Die unbezwingbare Macht des Erzählens

Rezensiert von Martin Sander · 08.03.2006
Der in Rumänien geborene Schweizer Autor Catalin Dorian Florescu erzählt in seinem neuen Roman "Der blinde Masseur" die Geschichte eines blinden Büchernarren in einem rumänischen Kurort, der sich dort aus den Büchern der Weltliteratur vorlesen lässt. Florescu gelingt mit diesem Buch ein liebevolles und sarkastisches Porträt des neuen alten Rumänien.
Literatur über Literatur zu schreiben, ohne das eigentliche Leben aus dem Blick zu verlieren, grenzt nicht selten an ein Kunststück. Dem 1967 in Rumänien geborenen Schweizer Autor Catalin Dorian Florescu ist dieses Kunststück gelungen. Im Mittelpunkt seines neuen, jetzt im Pendo Verlag erschienenen Romans steht ein Büchernarr der besonderen Art.

Ion Palatinus, der in jugendlichen Jahren sein Augenlicht verlor, hat im Laufe seines Lebens dreißigtausend Bücher gesammelt. Palatinus arbeitet in einem heruntergekommen rumänischen Kurort namens Moneasa als Masseur und gebietet über eine Schar von Vorlesern.

Es sind seine Patienten, Kollegen und Nachbarn, die er alles, was seiner Meinung nach in Weltliteratur und Philosophie von Bedeutung ist, auf Kassetten sprechen lässt. Elena, die Bäuerin, liest Dostojewski und lässt sich dafür von ihrem auf Bücher eifersüchtigen Ehemann prügeln. Ein Fabrikdirektor muss gegen seinen Willen immer wieder Schopenhauer oder Marx vorlesen, um in den Genuss von Massagen zu kommen. Einem lungenkranken Bergarbeiter wird Zolas "Germinal" verordnet.

Der blinde Masseur zieht mit seinem Bücherwissen im Hintergrund wie der Anführer einer politischen Sekte gegen das neue kapitalistische Rumänien zu Felde.

Den Einblick in das skurrile Leben des Ion Palatinus vermittelt der Ich-Erzähler Teodor, der nach einer Autopanne in Moneasa landet und dem dieser abgelegene Ort zum schicksalhaften Ausweg aus einer Krise seiner Schweizer Existenz zu werden verspricht. Teodor ist zwei Jahrzehnte zuvor mit seinen Eltern aus Ceausescus Rumänien in die Schweiz geflüchtet. Als Jugendlicher war er durchs Land gereist und hatte die Geschichten abergläubischer rumänischer Bauern protokolliert. Nun kehrt er als Vertreter für modernste Schweizer Sicherheitstechnik in seine alte Heimat zurück.

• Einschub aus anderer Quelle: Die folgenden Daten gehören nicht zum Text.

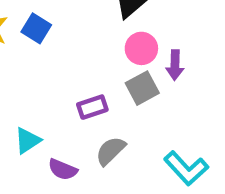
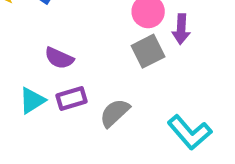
purple rectangle: (92, 107) -> (72, 99), moved
purple semicircle: (63, 170) -> (59, 58), moved

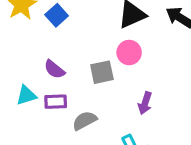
purple arrow: (181, 29) -> (145, 103), moved
gray square: (148, 51) -> (102, 72), moved

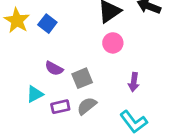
gray square: (102, 72) -> (82, 78), moved
purple rectangle: (56, 102) -> (60, 107), moved

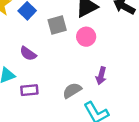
gray square: (82, 78) -> (57, 25), moved
gray semicircle: (87, 106) -> (72, 90), moved

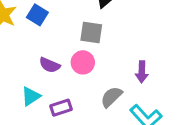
gray square: (57, 25) -> (91, 32), moved, turned 36
pink circle: (86, 37) -> (83, 62), moved

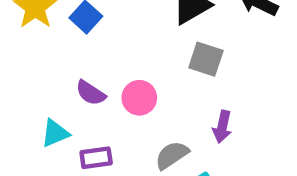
gray square: (91, 32) -> (206, 59), moved

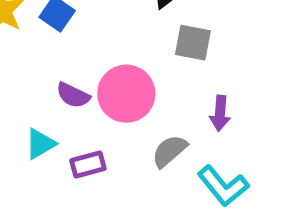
pink circle: (139, 98) -> (126, 94), size x1.5

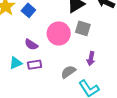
pink circle: (126, 94) -> (59, 33), moved
purple rectangle: (88, 165) -> (35, 65), moved

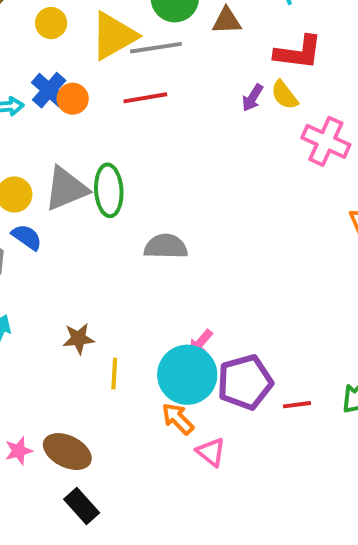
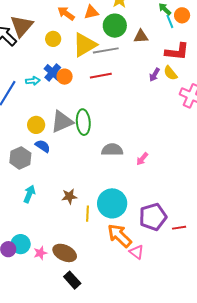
pink arrow: (201, 342) -> (142, 159), moved
cyan circle: (187, 375) -> (112, 203), moved
orange arrow: (178, 419) -> (120, 236), size x1.5

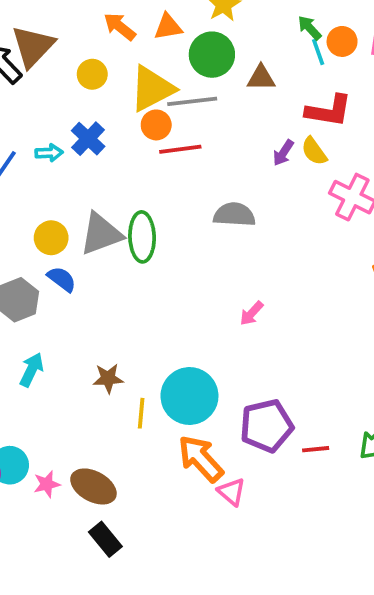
orange circle: (65, 77) -> (156, 125), moved
gray semicircle: (112, 150) -> (234, 215), moved

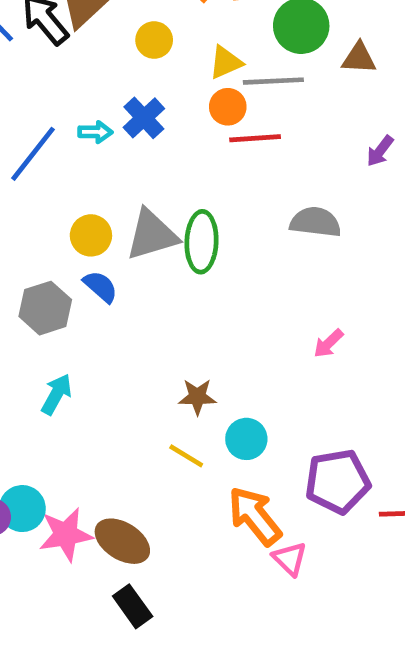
yellow triangle: (152, 89) -> (226, 62), size x0.6
brown star: (108, 378) -> (197, 397), moved
cyan circle: (189, 396) -> (246, 439), size x0.6
yellow line: (141, 413) -> (186, 456), turned -68
pink star: (47, 484) -> (66, 535), size x1.6

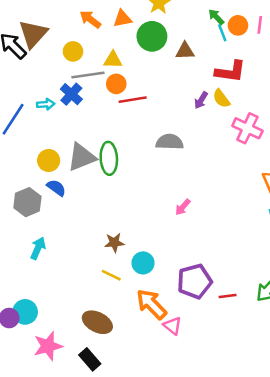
yellow triangle: (226, 62) -> (113, 60), turned 30
gray line: (273, 81) -> (88, 75), moved
pink star: (66, 535) -> (48, 346), moved
brown ellipse: (122, 541) -> (97, 322), moved

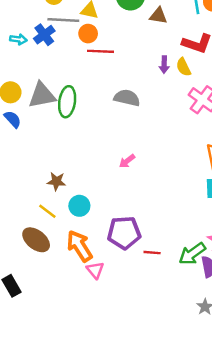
purple arrow: (201, 100) -> (164, 65), turned -42
brown ellipse: (97, 322) -> (36, 240), moved

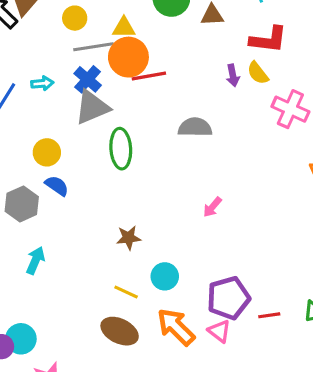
orange circle: (88, 34) -> (128, 57), size x1.6
blue cross: (44, 35) -> (88, 79), moved
gray triangle: (42, 95) -> (92, 107), moved
brown star: (56, 181) -> (129, 238), moved
pink triangle: (95, 270) -> (219, 331), moved

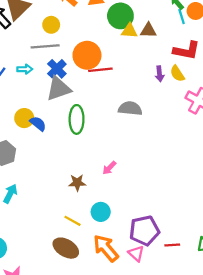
yellow triangle: (124, 28) -> (129, 31), moved
gray line: (94, 47) -> (45, 46), moved
blue semicircle: (57, 186) -> (38, 124), moved
pink arrow: (212, 207) -> (109, 168), moved

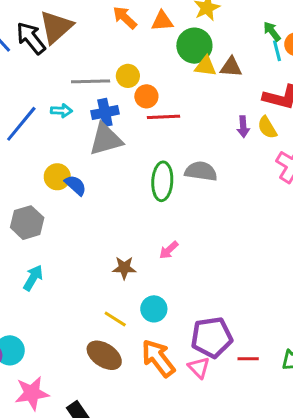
yellow circle: (51, 25) -> (128, 76), moved
orange circle: (87, 55) -> (146, 96), size x0.6
blue cross: (57, 69) -> (105, 112), turned 30
green ellipse: (77, 119) -> (162, 181), moved

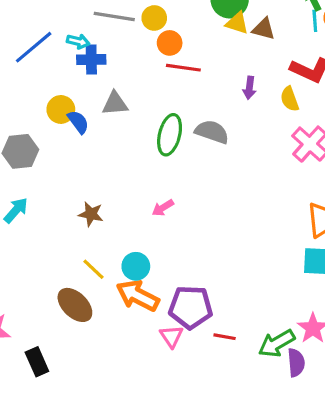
blue cross: (105, 112) -> (91, 60), moved
purple arrow: (243, 127) -> (249, 88), moved
gray triangle: (106, 139) -> (115, 104), moved, size x0.7
brown star: (124, 268) -> (91, 214), moved
orange arrow: (158, 358) -> (138, 296), moved, turned -36

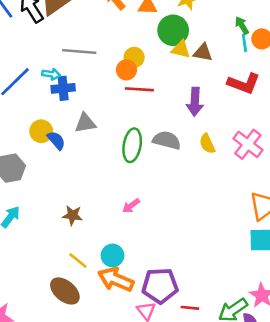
yellow circle: (154, 18) -> (134, 57), moved
purple arrow: (249, 88) -> (195, 102), size x1.5
yellow semicircle: (290, 99) -> (207, 144), moved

Auf der Suche nach sich selbst, seiner Jugendliebe und den alten Geschichtenerzählern gerät er in ein Land voll schroffer Gegensätze, in dem es manchen besser geht, aber kaum jemand glücklicher wirkt als damals. Die postkommunistische Mafia bestimmt das Geschehen. Sie herrscht mit Gewalt über die meisten Zweige der neuen Marktwirtschaft und befehligt dazu noch ein schier unendliches Heer von Prostituierten.

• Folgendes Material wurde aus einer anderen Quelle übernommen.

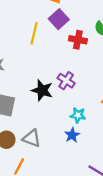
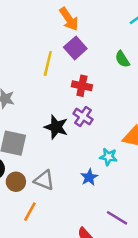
red cross: (78, 40) -> (82, 86), moved
cyan star: (78, 115) -> (108, 157), moved

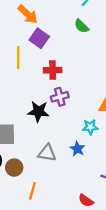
green semicircle: (122, 59) -> (81, 26), moved
purple cross: (83, 116) -> (60, 97), turned -36
gray triangle: (44, 180) -> (47, 153), moved

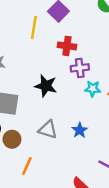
purple cross: (60, 97) -> (80, 68), moved
cyan star: (90, 127) -> (93, 89), moved

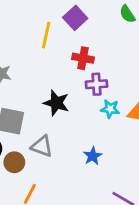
gray triangle: (48, 130) -> (42, 146), moved

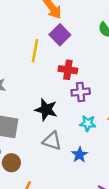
cyan star: (110, 109) -> (88, 123), moved
gray triangle: (42, 146) -> (52, 141), moved

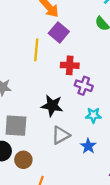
purple cross: (81, 92) -> (84, 86), turned 30
gray triangle: (52, 141) -> (61, 135), turned -42

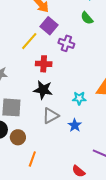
yellow line: (36, 50) -> (29, 41), turned 36
red cross: (70, 65) -> (44, 64), moved
purple cross: (84, 86) -> (66, 43), moved

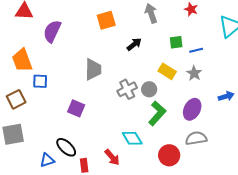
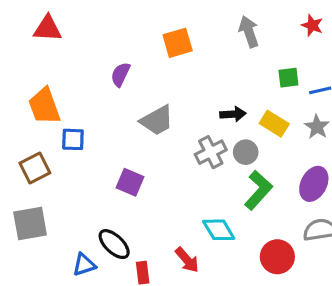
purple semicircle: (52, 31) -> (120, 74), moved, size x0.7
black arrow: (134, 44) -> (233, 114), moved, turned 35
gray trapezoid: (93, 69) -> (157, 120), turned 60

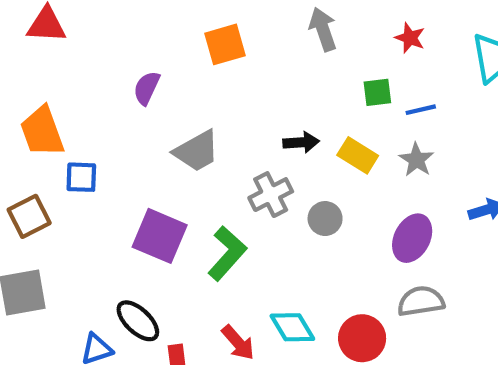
red star: (312, 25) -> (410, 38), moved
gray circle: (246, 152) -> (325, 219), moved
purple square: (130, 182) -> (160, 236), size x1.4
green L-shape: (258, 190) -> (227, 253), moved
cyan diamond: (219, 230) -> (292, 327), moved

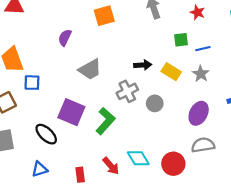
black ellipse: (138, 321) -> (46, 134), moved

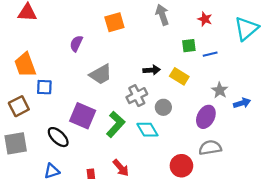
gray star: (201, 74) -> (220, 90), moved
cyan diamond: (138, 158) -> (147, 130), moved

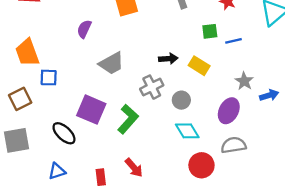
cyan diamond: (147, 130) -> (187, 131), moved

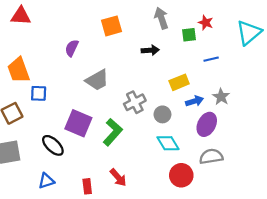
green square: (210, 31) -> (189, 35), moved
black arrow: (168, 59) -> (150, 50), moved
yellow rectangle: (199, 66) -> (179, 82), turned -54
blue arrow: (269, 95) -> (195, 101), moved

Teodor, der aus der kalten Welt der westlichen Zivilisation aufgebrochen ist, um das wahre, ursprüngliche Leben wieder zu finden, begibt sich schließlich ganz in die Hände des blinden Masseurs. Dieser Guru preist sein Bücherleben in der provinziellen Einöde als Gegenentwurf zum zwielichtigen Fortschritt. Am Ende aber bricht er mit seinen Jüngern in die Schweiz auf und lässt Teodor in Moneasa zurück.

Bereits in seinen beiden ersten, autobiografischen Romanen "Wunderzeit" und "Der kurze Weg nach Hause" hat sich Catalin Dorian Florescu als begnadeter Erzähler erwiesen. Mit dem "Blinden Masseur" ist ihm ein ebenso liebevolles wie sarkastisches Porträt des neuen alten Rumänien gelungen – ein in üppigen Farben gemalter Roman über Lust, Sehnsucht und Verzweiflung von Menschen, denen der Alltag brüchig scheint und die Macht des Erzählens unbezwingbar.